Wednesday, January 24, 2007

Babel

"I wanted to explore the contradiction between the impression that the world has become quite small due to all the communication tools which we have, and the feeling that human beings are still incapable of expressing themselves and communicating amongst themselves on a fundamental level."

Well, if that's what Alejandro González Iñárritu set out to do with Babel I think he was largely successful. I did not detect any of the pretentious "we are the world" whacko-Jacko preachiness that Mark Kermode reported on Five Live last week. In fact, this movie is a fair way from being classically arty-farty, though it does have its roots in Mexican art-house.

Ok, the preview was rather pretentious, but the movie itself no more so really than Crash or Traffic. It may seem so simply because it isn't rooted in a very concrete topic like the narcotics trade or racism. The problem described above by the director is that much more nebulous. (The scene where Pitt blubbers all over the phone is a bit unnecessary though! And the one where he picks a fight with a disagreeable English tourist made me laugh.)

A friend of mine that walked from the cinema before the ending of the film complained, like Kermode, of the tenuous connection between the three main stories. Some seem to single out the Japanese thread as the loosest. But I detected a common theme of neglected children in all three.

Iñárritu and his usual collaborator Guillermo Arriaga are the acknowledged specialists in the manufacture of multi-stranded narrative, and unlike their native Hollywood equivalents (such as Paul Haggis, the writer-director of Crash) they don't literally litter their scripts with unmissable links between their characters.
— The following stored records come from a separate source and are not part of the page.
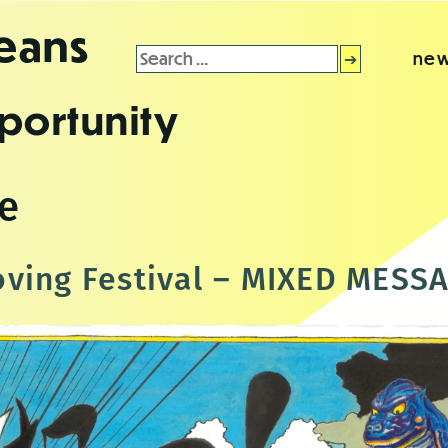
leans
Search
new
for:
portunity
ce
ving Festival – MIXED MESS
The result here is a composite story that is perhaps more intriguing than gripping.

If you like your empathetic encounters with human truth to be very clearly sign-posted (like the scene in Crash where the racist cop saves the woman he abused the night before from a burning car) then perhaps you will find this film just a little dull. I found it quite moving, and it resonated with an idea for a story that has been gestating in my head for a while, about miscommunications and misconceptions between the citizens of Antigua and those that visit it. It has the working title of Gringos...and has no plans to adopt a global perspective.

Arriaga seems to experiment within his standard formula each time he fashions a script. In The Three Burials of Melquiades Estrada only the first half is non-linear. In Babel he develops further the technique of running together alternating stories that are tellingly shfted in terms of chronological time.

One thing that follows from the stated aims of this movie is that it isn't all that interested in revealing to us the full consequences of the plot for each of the characters, though Amilia, the deeply unfortunate housekeeper-nanny, is the major exception.

There's some great dialogue for connoisseurs of Mexican Spanish, such as "Este pinche buey anda bien pedo" and a fine original score from Argie composer Gustavo Santaolalla, who also worked on Amores Perros, 21 Grams and Walter Salles' Diarios de Motocicleta.